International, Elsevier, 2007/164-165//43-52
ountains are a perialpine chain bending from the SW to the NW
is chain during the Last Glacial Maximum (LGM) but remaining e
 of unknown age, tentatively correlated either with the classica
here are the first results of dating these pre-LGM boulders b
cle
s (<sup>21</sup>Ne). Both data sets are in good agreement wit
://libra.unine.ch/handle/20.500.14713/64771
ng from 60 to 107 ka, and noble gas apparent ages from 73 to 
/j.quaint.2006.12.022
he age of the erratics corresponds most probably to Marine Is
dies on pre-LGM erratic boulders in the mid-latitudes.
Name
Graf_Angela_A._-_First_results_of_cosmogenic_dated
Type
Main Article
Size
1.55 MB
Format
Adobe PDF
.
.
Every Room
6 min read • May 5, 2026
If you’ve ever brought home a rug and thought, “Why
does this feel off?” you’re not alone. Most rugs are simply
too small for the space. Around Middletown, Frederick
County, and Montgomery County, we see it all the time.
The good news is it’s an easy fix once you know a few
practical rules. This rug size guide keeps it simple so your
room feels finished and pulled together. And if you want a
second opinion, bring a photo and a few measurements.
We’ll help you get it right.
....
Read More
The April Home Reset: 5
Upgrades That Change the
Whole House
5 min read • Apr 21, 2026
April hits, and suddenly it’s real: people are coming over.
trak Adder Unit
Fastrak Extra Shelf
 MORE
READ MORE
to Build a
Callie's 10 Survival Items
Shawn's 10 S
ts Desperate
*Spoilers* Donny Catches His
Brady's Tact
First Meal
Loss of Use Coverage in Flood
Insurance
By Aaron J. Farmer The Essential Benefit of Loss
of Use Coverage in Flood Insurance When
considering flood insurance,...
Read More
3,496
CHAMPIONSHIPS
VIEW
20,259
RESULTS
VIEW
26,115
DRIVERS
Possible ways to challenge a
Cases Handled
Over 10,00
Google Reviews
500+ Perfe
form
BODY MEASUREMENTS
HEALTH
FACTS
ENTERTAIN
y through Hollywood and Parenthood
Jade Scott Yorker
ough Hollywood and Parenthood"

•••

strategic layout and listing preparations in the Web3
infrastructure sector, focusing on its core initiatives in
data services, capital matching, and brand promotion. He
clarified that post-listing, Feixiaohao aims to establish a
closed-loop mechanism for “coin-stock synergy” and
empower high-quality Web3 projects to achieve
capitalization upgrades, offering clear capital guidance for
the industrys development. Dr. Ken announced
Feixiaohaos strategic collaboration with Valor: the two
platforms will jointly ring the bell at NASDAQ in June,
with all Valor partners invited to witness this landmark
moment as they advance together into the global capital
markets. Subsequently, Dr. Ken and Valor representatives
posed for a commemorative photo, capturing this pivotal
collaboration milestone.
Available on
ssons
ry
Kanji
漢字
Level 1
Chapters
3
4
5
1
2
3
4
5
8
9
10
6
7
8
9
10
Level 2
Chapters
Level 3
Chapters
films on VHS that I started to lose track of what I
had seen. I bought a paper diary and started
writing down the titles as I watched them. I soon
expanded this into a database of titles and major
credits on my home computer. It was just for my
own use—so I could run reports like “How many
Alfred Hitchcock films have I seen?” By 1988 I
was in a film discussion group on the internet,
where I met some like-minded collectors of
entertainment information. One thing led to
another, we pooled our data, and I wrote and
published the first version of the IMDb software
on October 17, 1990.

•••

-- Problem to solve --
Each line of the entries holding the string "collaboration" should be found and copied.

-- Written reply --
Feixiaohaos strategic collaboration with Valor: the two
collaboration milestone.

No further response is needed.